Nuclear power plants, Hydropower and Geothermal Energy plants are the only type of power plants able to produce abundant CO2 free Electricity “on demand” without the variability weather elements (e.g. wind and sun). Our research considers nuclear power under three different perspectives: small modular reactors, load-following and co-generation, decommissioning and end of life management.

Small modular reactors

Small Modular Reactors (SMR) are nuclear reactors with electric power output of less than 300 MWe. Several SMR designs are currently at different stages of development around the globe. SMR are designed to pursue simplicity, enhanced safety and modularity, but they are historically not considered economically competitive with Large Reactors (LR) because of a misguided application of the economy of scale principle. According to this, the unitary capital cost of a nuclear reactor decreases with increasing size.

This is due to the unitary reduction of unique setup costs in investment activities, the more efficient use of raw materials and the exploitation of higher performances which are a characteristic of larger equipment. However, the economy of scale applies if and only if the comparison is one LR versus one small reactor of a similar design, as has largely been the case in the past. This is no longer true today where SMR have very different designs and characteristics from their large-scale counterparts.

SMR are designed to be factory manufactured, transportable and suitable for the production of heat, desalinated water and other by-products that industrial sectors require. Our research considers critical aspects such as: economics, financing, licensing and relationships to design and construction.

Load-following and co-generation

Load following is the capability of a power plant to adjust its power output according to the demand and electricity price fluctuation throughout the day. In nuclear power plants, the adjustment is usually done by inserting control rods into the reactor pressure vessel.

This operation is inherently inefficient as nuclear power cost structure is composed almost entirely of sunk or fixed costs. Therefore, lowering the power output, does not significantly reduce operating expenses and the plant is thermo-mechanical stressed. A more attractive option is to maintain the primary circuit at full power and use the excess power for cogeneration, e.g. producing hydrogen, fresh water or by district heating.

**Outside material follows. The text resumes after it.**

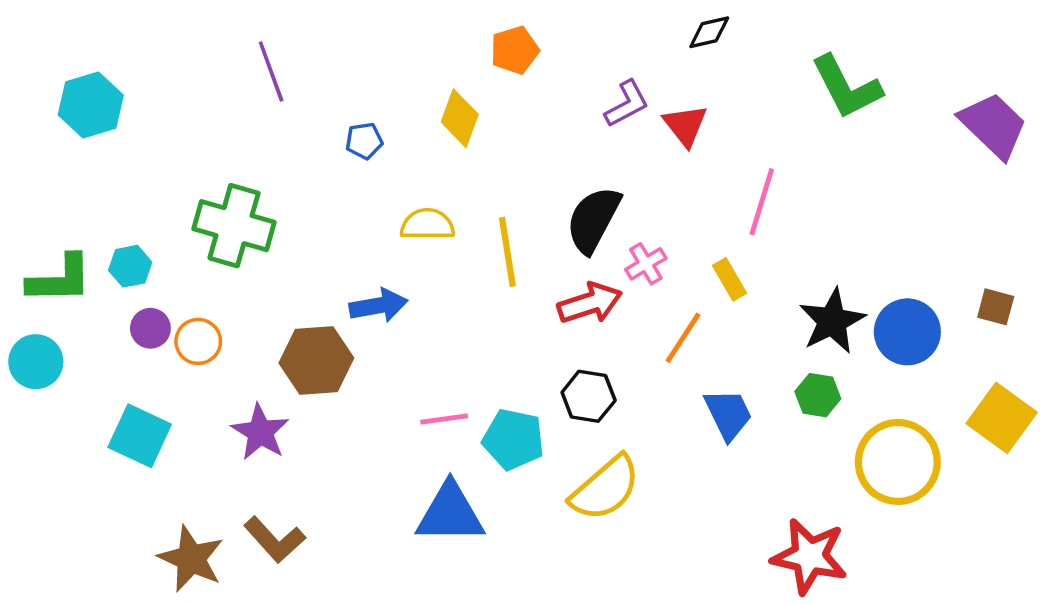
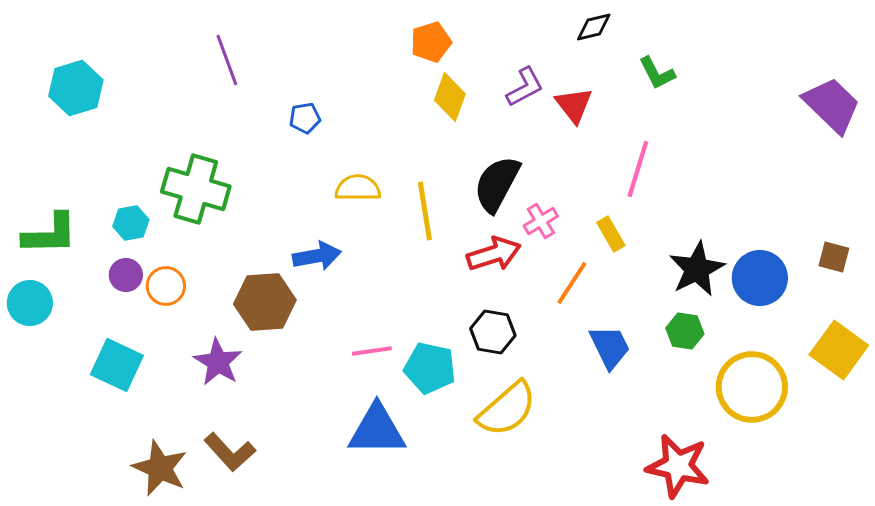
green L-shape: (846, 87) -> (657, 73), moved, size x0.6
yellow diamond: (460, 118) -> (450, 97), moved
cyan hexagon: (130, 266) -> (131, 223), moved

Decommissioning and end of life management

At the end of their life, many infrastructures, and energy infrastructures in particular need to be decommissioned and dismantled. Project management research has often focused on new build nuclear power projects and only in recent years has decommissioning projects and megaprojects become the focus of research efforts. Nuclear Decommissioning Projects and Programmes (NDPs) are jeopardized by several risks, long schedule and cost estimates that lie in the range of hundreds of billions of pounds. Moreover, in some countries, these estimates keep increasing and key stakeholders have a limited understanding of the determinants that engender this phenomena.

The research is focused on developing a benchmarking process to address the issues. Benchmarking refers to the process of comparing projects in order to identify best practices and generate ideas for improvement.

Researchers at the University of Leeds are developing an innovative methodology to benchmark decommissioning projects, both from the nuclear and non-nuclear industry, within the UK and worldwide. From this cross-sectorial and cross-country analysis, it is possible to gather a list of key NDPs' characteristic and statistically test their correlation with the project performance. The ultimate aim of the research is to investigate the possible causation between the NDPs' characteristics and the NDPs' performance and to develop guidelines to improve the selection, planning and delivery of future NDPs.